Start of Stored data

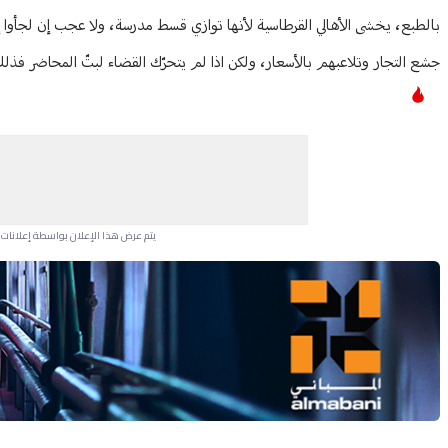
بالطبع، يخشى الأهالي القرطاسية لأنها توازي قسط مدرسة، ولا عجب إن لجأوا إل
جشع التجار وتلاعبهم بالأسعار، ولكن اذا لم يتحرّك القضاء لبتّ المحاضر فذ
يتم عرض هذا الإعلان بواسطة إعلانات Google، ولا يتحكم موقعنا في الإعلانات التي تظهر لكل مستخدم.
Advertisement Section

End of Stored data

### Problem
Starting from the line with "جشع التجار وتلاعبهم", write out every remaining line of the data above exactly, the final line included, and nothing before it.

### Your response
جشع التجار وتلاعبهم بالأسعار، ولكن اذا لم يتحرّك القضاء لبتّ المحاضر فذ
يتم عرض هذا الإعلان بواسطة إعلانات Google، ولا يتحكم موقعنا في الإعلانات التي تظهر لكل مستخدم.
Advertisement Section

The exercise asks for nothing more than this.